*** Opening Provided information ***

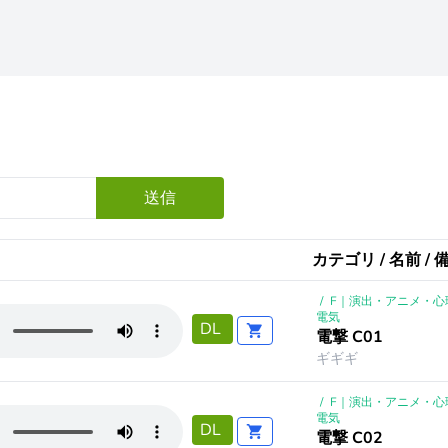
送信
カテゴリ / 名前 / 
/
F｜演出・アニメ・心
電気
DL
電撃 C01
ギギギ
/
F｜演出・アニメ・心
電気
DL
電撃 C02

*** Closing Provided information ***
*** Opening Provided information ***

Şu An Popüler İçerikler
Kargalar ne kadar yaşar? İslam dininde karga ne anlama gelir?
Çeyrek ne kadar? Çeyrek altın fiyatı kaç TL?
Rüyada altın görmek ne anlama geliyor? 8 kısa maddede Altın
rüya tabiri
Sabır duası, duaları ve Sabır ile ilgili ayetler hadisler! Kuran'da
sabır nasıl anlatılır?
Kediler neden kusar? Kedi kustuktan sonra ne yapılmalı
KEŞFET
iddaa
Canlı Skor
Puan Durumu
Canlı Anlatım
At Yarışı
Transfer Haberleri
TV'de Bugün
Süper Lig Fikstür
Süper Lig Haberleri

*** Closing Provided information ***
*** Opening Provided information ***

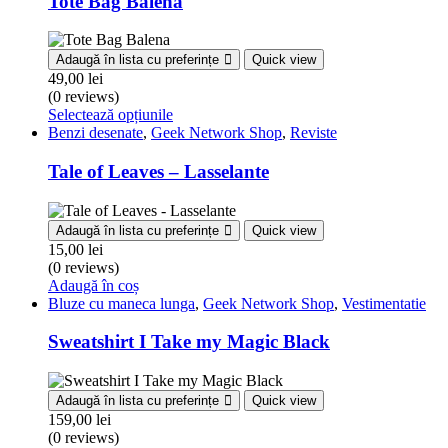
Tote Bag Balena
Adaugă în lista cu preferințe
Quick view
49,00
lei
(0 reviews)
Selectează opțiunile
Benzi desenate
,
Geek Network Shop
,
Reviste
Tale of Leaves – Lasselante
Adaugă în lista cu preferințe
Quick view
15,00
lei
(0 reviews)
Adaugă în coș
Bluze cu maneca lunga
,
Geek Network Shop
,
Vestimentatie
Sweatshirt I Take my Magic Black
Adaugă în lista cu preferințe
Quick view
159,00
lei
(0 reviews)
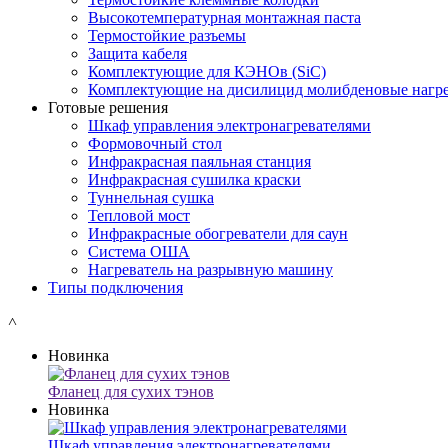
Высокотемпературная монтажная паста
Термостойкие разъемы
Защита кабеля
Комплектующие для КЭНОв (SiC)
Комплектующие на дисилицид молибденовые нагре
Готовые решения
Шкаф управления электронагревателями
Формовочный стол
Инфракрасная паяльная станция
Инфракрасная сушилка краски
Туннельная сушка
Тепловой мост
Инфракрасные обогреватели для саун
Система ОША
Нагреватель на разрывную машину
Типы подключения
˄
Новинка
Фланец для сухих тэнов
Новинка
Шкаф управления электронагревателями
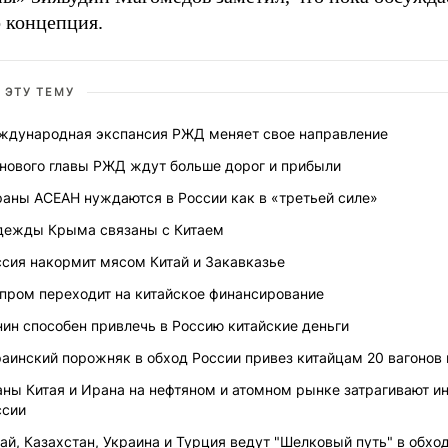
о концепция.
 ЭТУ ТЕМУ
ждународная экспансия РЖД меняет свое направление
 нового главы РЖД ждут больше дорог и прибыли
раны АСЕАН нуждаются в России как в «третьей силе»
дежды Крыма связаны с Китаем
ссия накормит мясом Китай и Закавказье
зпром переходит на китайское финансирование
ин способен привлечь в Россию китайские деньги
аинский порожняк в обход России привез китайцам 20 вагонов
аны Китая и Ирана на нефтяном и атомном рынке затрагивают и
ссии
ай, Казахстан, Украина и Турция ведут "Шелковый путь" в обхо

*** Closing Provided information ***

▶ Work to be completed
Range to print from the listing above: from the line with "Туннельная сушка" up to and including the line with "ай, Казахстан, Украина". Please print those lines exactly, with no pictures and nothing more.

▶ Solution
Туннельная сушка
Тепловой мост
Инфракрасные обогреватели для саун
Система ОША
Нагреватель на разрывную машину
Типы подключения
˄
Новинка
Фланец для сухих тэнов
Новинка
Шкаф управления электронагревателями
о концепция.
 ЭТУ ТЕМУ
ждународная экспансия РЖД меняет свое направление
 нового главы РЖД ждут больше дорог и прибыли
раны АСЕАН нуждаются в России как в «третьей силе»
дежды Крыма связаны с Китаем
ссия накормит мясом Китай и Закавказье
зпром переходит на китайское финансирование
ин способен привлечь в Россию китайские деньги
аинский порожняк в обход России привез китайцам 20 вагонов
аны Китая и Ирана на нефтяном и атомном рынке затрагивают и
ссии
ай, Казахстан, Украина и Турция ведут "Шелковый путь" в обхо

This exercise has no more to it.